Neurosurgery, Morozov Children's City Clinical Hospital of the Moscow Department of Health, Moscow, RUS.
Cureus. 2022 May 24;14(5):e25270. doi: 10.7759/cureus.25270. eCollection 2022 May.
Infratentorial empyema is a rare medical emergency typically presenting secondary to a middle ear infection. Nonspecific symptoms, limited access to radiological facilities, and imaging artifacts render this pathology prone to misdiagnosis and delayed intervention. An 11-year-old girl presented to the emergency department with a high fever, cervicalgia, and a two-week history of frontal headache. Computed tomography revealed parapharyngeal abscess and polysinusitis. Pus drained from the parapharyngeal abscess showed and . Treatment with intravenous meropenem and vancomycin led to initial improvement. On day five post drainage, she suddenly deteriorated with severe headache, vomiting, and posturing. Repeat CT showed posterior fossa empyema with hydrocephalus. The patient underwent an emergency suboccipital craniotomy for empyema evacuation. Pus cultures from the empyema showed identical results as those from the parapharyngeal abscess. Antibiotic therapy was continued for 12 weeks. The patient was discharged on day 21 after craniotomy with no neurological deficits. Early diagnosis and prompt neurosurgical evacuation combined with antibiotic therapy are of utmost importance to reduce morbidity and mortality. Physicians should consider the possibility of subdural empyema in children with parapharyngeal abscess and polysinusitis.
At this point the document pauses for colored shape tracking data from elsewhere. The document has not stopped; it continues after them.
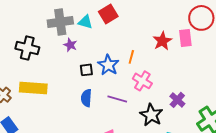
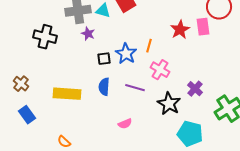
yellow rectangle: (33, 88) -> (67, 94), moved

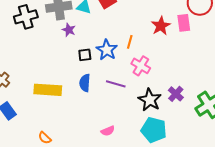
black cross: (45, 37) -> (26, 17), moved, turned -30
purple cross: (195, 89) -> (176, 94), moved
pink semicircle: (125, 124) -> (108, 131), moved
cyan pentagon: (190, 134) -> (154, 130), moved

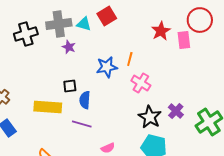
red star: (161, 26) -> (161, 31), moved
blue star: (107, 50) -> (107, 67), turned 30
black square: (85, 55) -> (70, 86), moved
purple line: (116, 84) -> (82, 124), moved

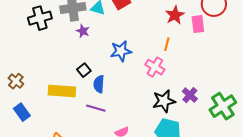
orange line: (130, 59) -> (167, 44), moved
black square: (70, 86) -> (84, 70), turned -32
black star: (150, 117) -> (164, 101), turned 30

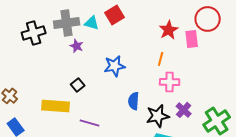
pink cross: (155, 67) -> (170, 82), moved, turned -30
blue semicircle: (99, 84) -> (134, 101), moved

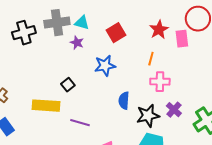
red square: (115, 15) -> (116, 33), moved
purple star: (77, 46) -> (77, 43), moved

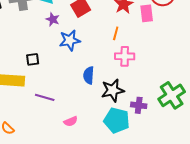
purple star: (77, 43) -> (53, 19), moved
black square: (68, 85) -> (33, 59), turned 32
purple cross: (174, 110) -> (139, 105), moved, turned -35

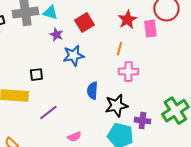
purple line: (45, 97) -> (48, 113), turned -54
幕下积脓是一种罕见的医疗急症,通常继发于中耳感染。非特异性症状、难以获得放射学检查设备以及成像伪影使这种病症易于误诊和延误干预。一名11岁女孩因高热、颈部疼痛以及两周的前额头痛病史就诊于急诊科。计算机断层扫描显示咽旁脓肿和多鼻窦炎。从咽旁脓肿引流的脓液显示…… 静脉注射美罗培南和万古霉素治疗后病情初步改善。引流术后第5天,她突然病情恶化,出现严重头痛、呕吐和姿势异常。复查CT显示后颅窝积脓并伴有脑积水。患者接受了紧急枕下开颅术以清除积脓。积脓的脓液培养结果与咽旁脓肿的培养结果相同。抗生素治疗持续了12周。患者在开颅术后第21天出院,无神经功能缺损。早期诊断、及时的神经外科引流并联合抗生素治疗对于降低发病率和死亡率至关重要。医生应考虑咽旁脓肿和多鼻窦炎患儿发生硬膜下积脓的可能性。